Lee has been involved in community service during her time as a student, from teaching science to kids through USC Dornsife’s Joint Educational Project to volunteering at a homeless shelter. But the writing class helped shift her perspective, as she wrote in her reflection.
“Within a week of starting this course, I was forced to reevaluate my community involvement. I always strived to ask myself, ‘How can I help? How can I make these situations better?’ rather than, ‘Why do these problems exist? Why were these programs I spend so much of my time with created in the first place?’”
A life beyond the classroom
Learning to focus on these deeper questions and the privilege of showcasing the hard work and passionate dedication exhibited by her community partner weren’t the only benefits of the class, Lee wrote.
“It was an honor being taught by the most inspirational professors — educators who don’t simply aim to teach how to write but rather teach us how to shape our perspectives as privileged college students.”

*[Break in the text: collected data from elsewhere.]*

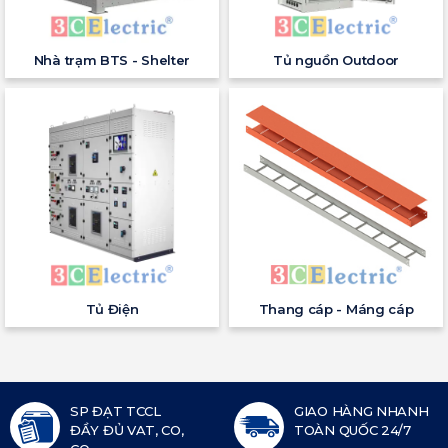
Nhà trạm BTS - Shelter
Tủ nguồn Outdoor
Tủ Điện
Thang cáp - Máng cáp
SP ĐẠT TCCL
GIAO HÀNG NHANH
ĐẦY ĐỦ VAT, CO,
TOÀN QUỐC 24/7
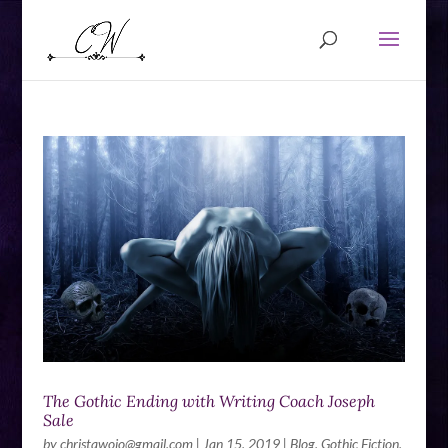
The Gothic Ending with Writing Coach Joseph
Sale
by
christawojo@gmail.com
|
Jan 15, 2019
|
Blog
,
Gothic Fiction
,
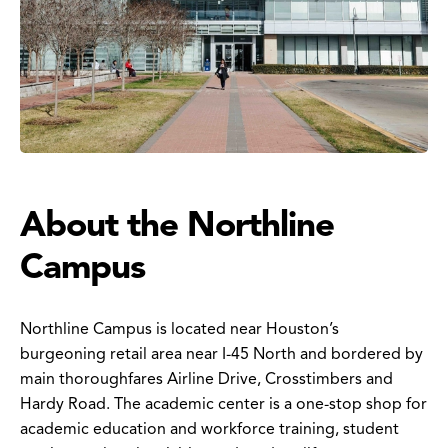
About the Northline
Campus
Northline Campus is located near Houston’s
burgeoning retail area near I-45 North and bordered by
main thoroughfares Airline Drive, Crosstimbers and
Hardy Road. The academic center is a one-stop shop for
academic education and workforce training, student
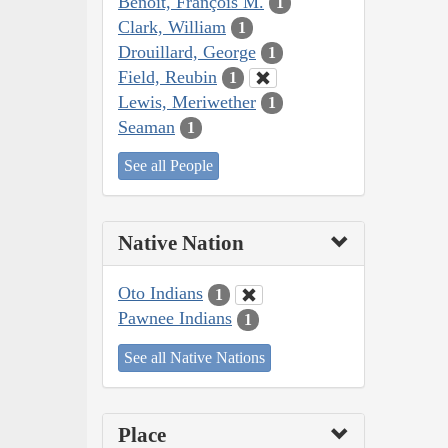
Benoit, François M.
1
Clark, William
1
Drouillard, George
1
Field, Reubin
1
Lewis, Meriwether
1
Seaman
1
See all People
Native Nation
Oto Indians
1
Pawnee Indians
1
See all Native Nations
Place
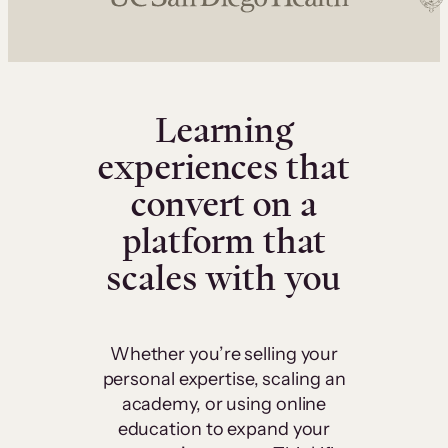
Learning
experiences that
convert on a
platform that
scales with you
Whether you’re selling your
personal expertise, scaling an
academy, or using online
education to expand your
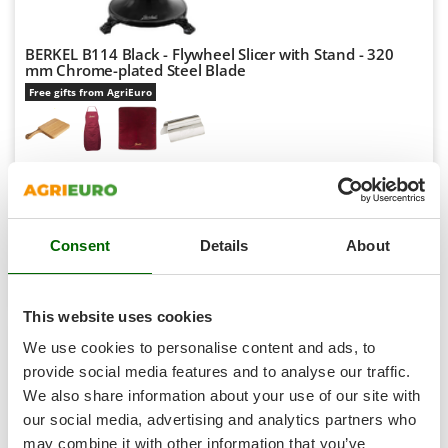
Shark
Silky
BERKEL B114 Black - Flywheel Slicer with Stand - 320
Simatech
mm Chrome-plated Steel Blade
Free gifts from AgriEuro
Sirman
Skil
Smartwood
Availability:
2
Smeg
€ 9.732,08
Free delivery
VAT
Aug 18 - Aug 20
incl.
Snapper
R-716
€ 7.912,26
Price without VAT
Consent
Details
About
Solidur
Spice Electronics
Product features
Compare
Add
Spiralmac
This website uses cookies
Spring Protezione
We use cookies to personalise content and ads, to
Spyro
provide social media features and to analyse our traffic.
7,0
We also share information about your use of our site with
Stanley
our social media, advertising and analytics partners who
Stiga
Industrial
may combine it with other information that you’ve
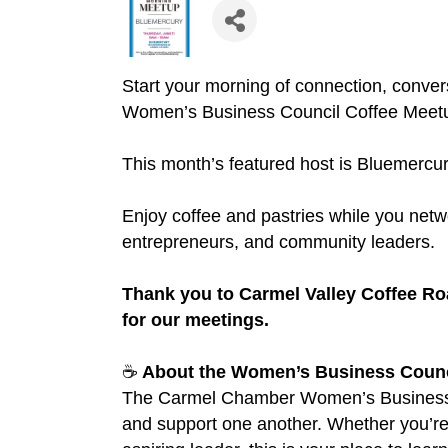
Start your morning of connection, conver
Women’s Business Council Coffee Meet
This month’s featured host is Bluemercu
Enjoy coffee and pastries while you netw
entrepreneurs, and community leaders.
Thank you to Carmel Valley Coffee Ro
for our meetings.
☕
About the Women’s Business Counc
The Carmel Chamber Women’s Business C
and support one another. Whether you’re 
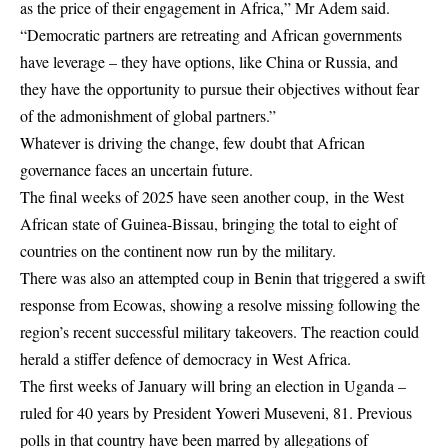
as the price of their engagement in Africa,” Mr Adem said.
“Democratic partners are retreating and African governments
have leverage – they have options, like China or Russia, and
they have the opportunity to pursue their objectives without fear
of the admonishment of global partners.”
Whatever is driving the change, few doubt that African
governance faces an uncertain future.
The final weeks of 2025 have seen another coup, in the West
African state of Guinea-Bissau, bringing the total to eight of
countries on the continent now run by the military.
There was also an attempted coup in Benin that triggered a swift
response from Ecowas, showing a resolve missing following the
region’s recent successful military takeovers. The reaction could
herald a stiffer defence of democracy in West Africa.
The first weeks of January will bring an election in Uganda –
ruled for 40 years by President Yoweri Museveni, 81. Previous
polls in that country have been marred by allegations of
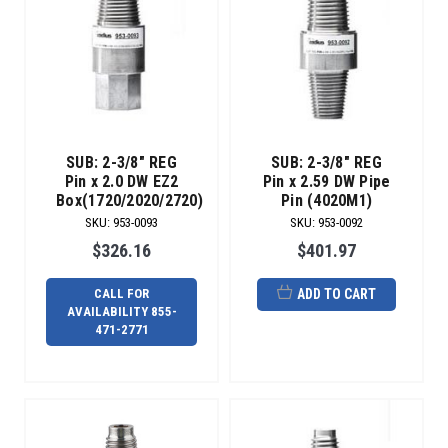
SUB: 2-3/8" REG
SUB: 2-3/8" REG
Pin x 2.0 DW EZ2
Pin x 2.59 DW Pipe
Box(1720/2020/2720)
Pin (4020M1)
SKU
:
953-0093
SKU
:
953-0092
$326.16
$401.97
CALL FOR
ADD TO CART
AVAILABILITY 855-
471-2771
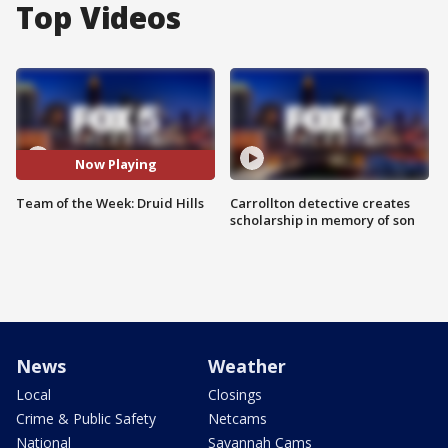
Top Videos
Now Playing
Team of the Week: Druid Hills
Carrollton detective creates
scholarship in memory of son
News
Weather
Local
Closings
Crime & Public Safety
Netcams
National
Savannah Cams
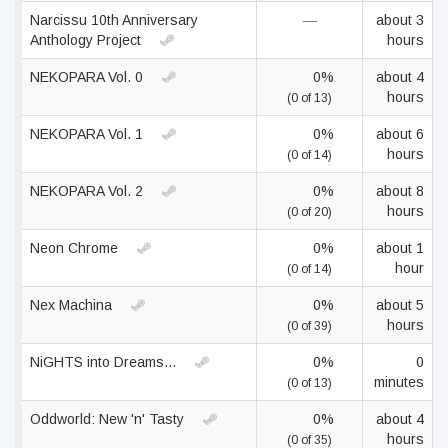
Narcissu 10th Anniversary
—
about 3
Anthology Project
hours
NEKOPARA Vol. 0
0%
about 4
hours
(0 of 13)
NEKOPARA Vol. 1
0%
about 6
hours
(0 of 14)
NEKOPARA Vol. 2
0%
about 8
hours
(0 of 20)
Neon Chrome
0%
about 1
hour
(0 of 14)
Nex Machina
0%
about 5
hours
(0 of 39)
NiGHTS into Dreams...
0%
0
minutes
(0 of 13)
Oddworld: New 'n' Tasty
0%
about 4
hours
(0 of 35)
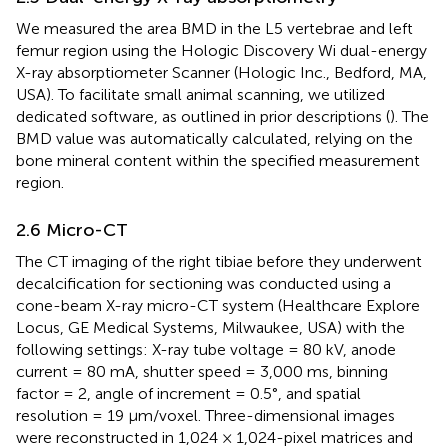
We measured the area BMD in the L5 vertebrae and left
femur region using the Hologic Discovery Wi dual-energy
X-ray absorptiometer Scanner (Hologic Inc., Bedford, MA,
USA). To facilitate small animal scanning, we utilized
dedicated software, as outlined in prior descriptions (
). The
BMD value was automatically calculated, relying on the
bone mineral content within the specified measurement
region.
2.6 Micro-CT
The CT imaging of the right tibiae before they underwent
decalcification for sectioning was conducted using a
cone-beam X-ray micro-CT system (Healthcare Explore
Locus, GE Medical Systems, Milwaukee, USA) with the
following settings: X-ray tube voltage = 80 kV, anode
current = 80 mA, shutter speed = 3,000 ms, binning
factor = 2, angle of increment = 0.5°, and spatial
resolution = 19 µm/voxel. Three-dimensional images
were reconstructed in 1,024 × 1,024-pixel matrices and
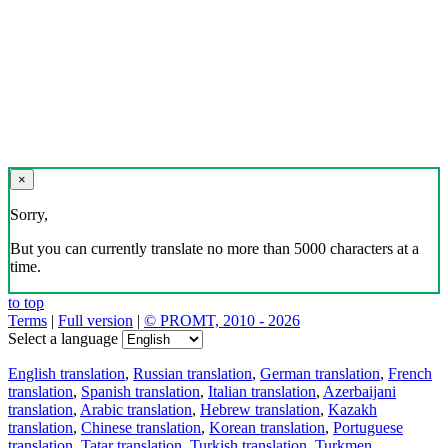
×
Sorry,
But you can currently translate no more than 5000 characters at a
time.
to top
Terms
|
Full version
|
© PROMT, 2010 - 2026
Select a language
English translation
,
Russian translation
,
German translation
,
French
translation
,
Spanish translation
,
Italian translation
,
Azerbaijani
translation
,
Arabic translation
,
Hebrew translation
,
Kazakh
translation
,
Chinese translation
,
Korean translation
,
Portuguese
translation
,
Tatar translation
,
Turkish translation
,
Turkmen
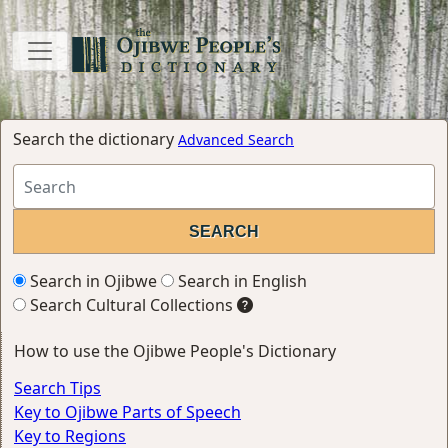
Search the dictionary
Advanced Search
Search in Ojibwe
Search in English
Search Cultural Collections
How to use the Ojibwe People's Dictionary
Search Tips
Key to Ojibwe Parts of Speech
Key to Regions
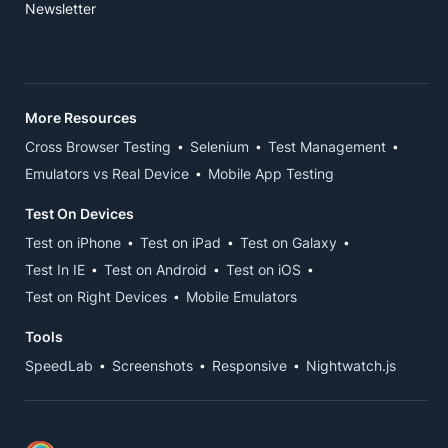
Newsletter
More Resources
Cross Browser Testing
Selenium
Test Management
Emulators vs Real Device
Mobile App Testing
Test On Devices
Test on iPhone
Test on iPad
Test on Galaxy
Test In IE
Test on Android
Test on iOS
Test on Right Devices
Mobile Emulators
Tools
SpeedLab
Screenshots
Responsive
Nightwatch.js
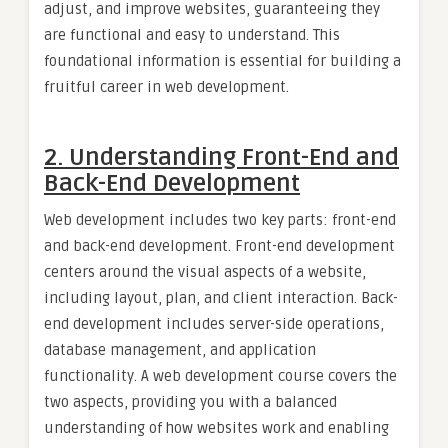
adjust, and improve websites, guaranteeing they
are functional and easy to understand. This
foundational information is essential for building a
fruitful career in web development.
2. Understanding Front-End and
Back-End Development
Web development includes two key parts: front-end
and back-end development. Front-end development
centers around the visual aspects of a website,
including layout, plan, and client interaction. Back-
end development includes server-side operations,
database management, and application
functionality. A web development course covers the
two aspects, providing you with a balanced
understanding of how websites work and enabling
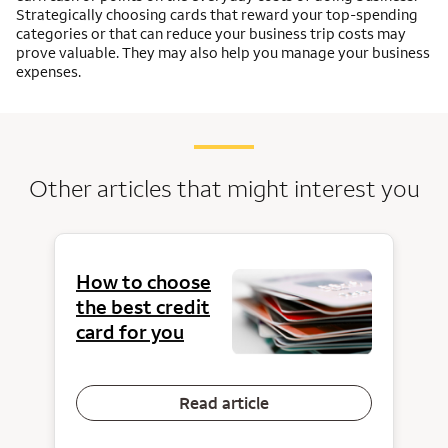
Strategically choosing cards that reward your top-spending
categories or that can reduce your business trip costs may
prove valuable. They may also help you manage your business
expenses.
Other articles that might interest you
How to choose
the best credit
card for you
Read article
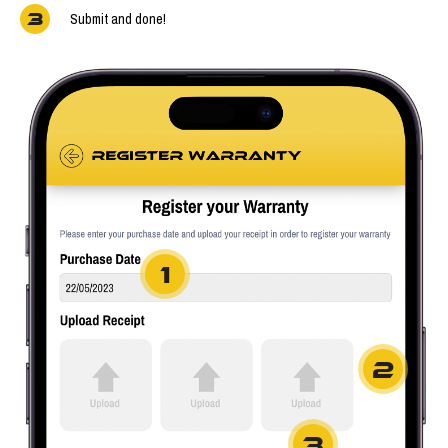
3
Submit and done!
1
2
3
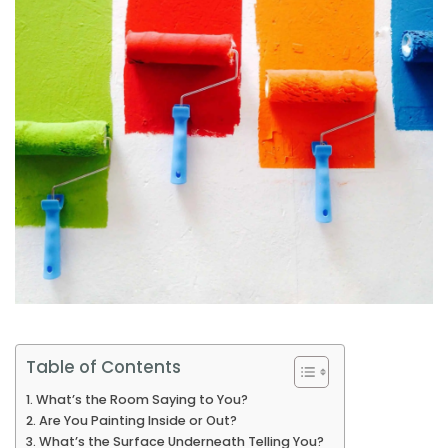
Table of Contents
What’s the Room Saying to You?
Are You Painting Inside or Out?
What’s the Surface Underneath Telling You?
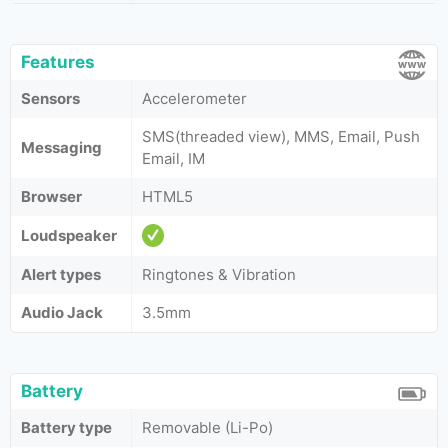
Features
Sensors
Accelerometer
SMS(threaded view), MMS, Email, Push
Messaging
Email, IM
Browser
HTML5
Loudspeaker
Alert types
Ringtones & Vibration
Audio Jack
3.5mm
Battery
Battery type
Removable (Li-Po)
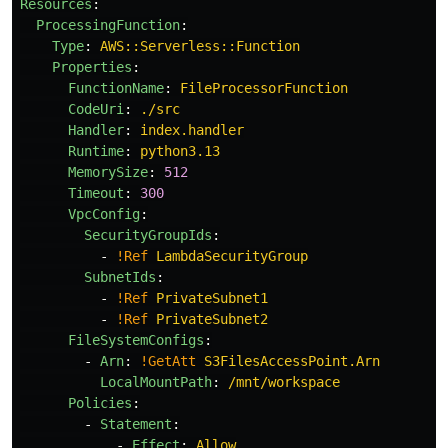
Resources
:
ProcessingFunction
:
Type
:
AWS::Serverless::Function
Properties
:
FunctionName
:
FileProcessorFunction
CodeUri
:
./src
Handler
:
index.handler
Runtime
:
python3.13
MemorySize
:
512
Timeout
:
300
VpcConfig
:
SecurityGroupIds
:
-
!Ref
LambdaSecurityGroup
SubnetIds
:
-
!Ref
PrivateSubnet1
-
!Ref
PrivateSubnet2
FileSystemConfigs
:
-
Arn
:
!GetAtt
S3FilesAccessPoint.Arn
LocalMountPath
:
/mnt/workspace
Policies
:
-
Statement
:
-
Effect
:
Allow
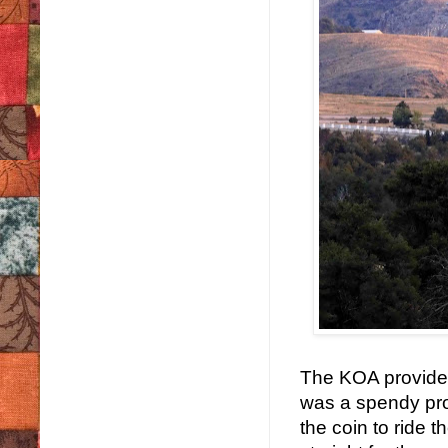
The KOA provided 
was a spendy pro
the coin to ride 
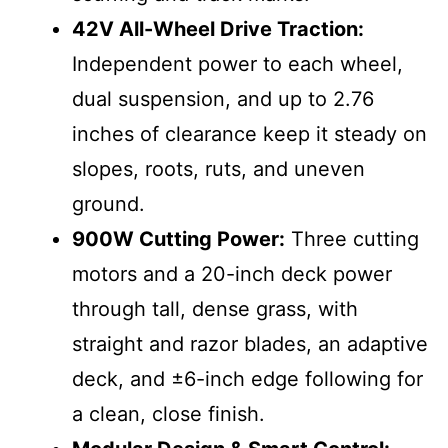
42V All-Wheel Drive Traction:
Independent power to each wheel,
dual suspension, and up to 2.76
inches of clearance keep it steady on
slopes, roots, ruts, and uneven
ground.
900W Cutting Power:
Three cutting
motors and a 20-inch deck power
through tall, dense grass, with
straight and razor blades, an adaptive
deck, and ±6-inch edge following for
a clean, close finish.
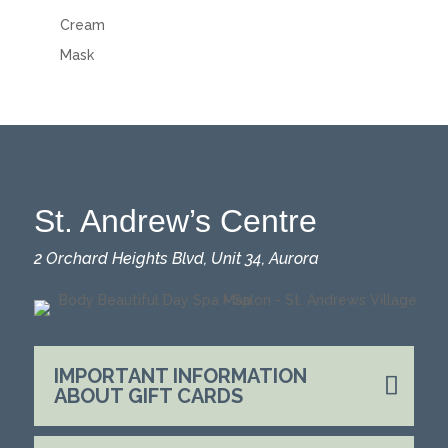
Cream
Mask
St. Andrew’s Centre
2 Orchard Heights Blvd, Unit 34, Aurora
IMPORTANT INFORMATION
ABOUT GIFT CARDS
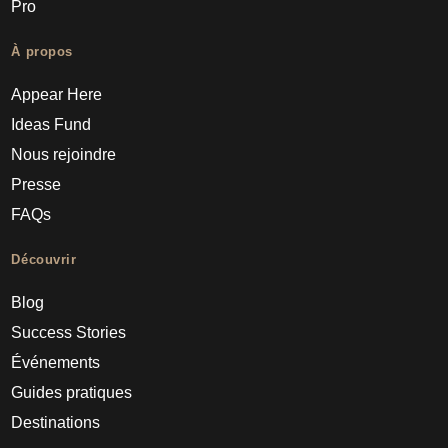
Pro
À propos
Appear Here
Ideas Fund
Nous rejoindre
Presse
FAQs
Découvrir
Blog
Success Stories
Événements
Guides pratiques
Destinations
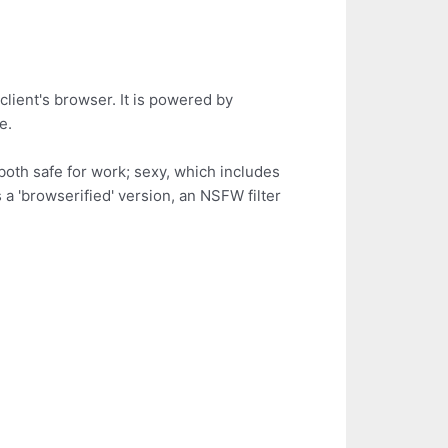
client's browser. It is powered by
e.
oth safe for work; sexy, which includes
a 'browserified' version, an NSFW filter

Weber agreed, praising her instructors and their teaching style.
“John and Stephanie are different than every other professor I have had at USC; they want their students’ work to be seen and read beyond the confines of the classroom,” she wrote.
Students were encouraged to share their class work with family and friends, and even to submit their final documentary projects to festivals and newspapers. Many did so.
“For the first time in my college career,” Weber wrote, “I have felt that my classwork is valuable and useful, and that I have the potential to produce a piece of writing or a project that could make a positive difference in my community.”
Even the professors were affected by the experiences of their students.
“Not only are our community partners extraordinary, but so are the students who take this class,” Murray said. “They work so hard to make these collaborations succeed. It’s really the sort of experience — for all of us, I think — that reinforces our beliefs about the value of human connection.”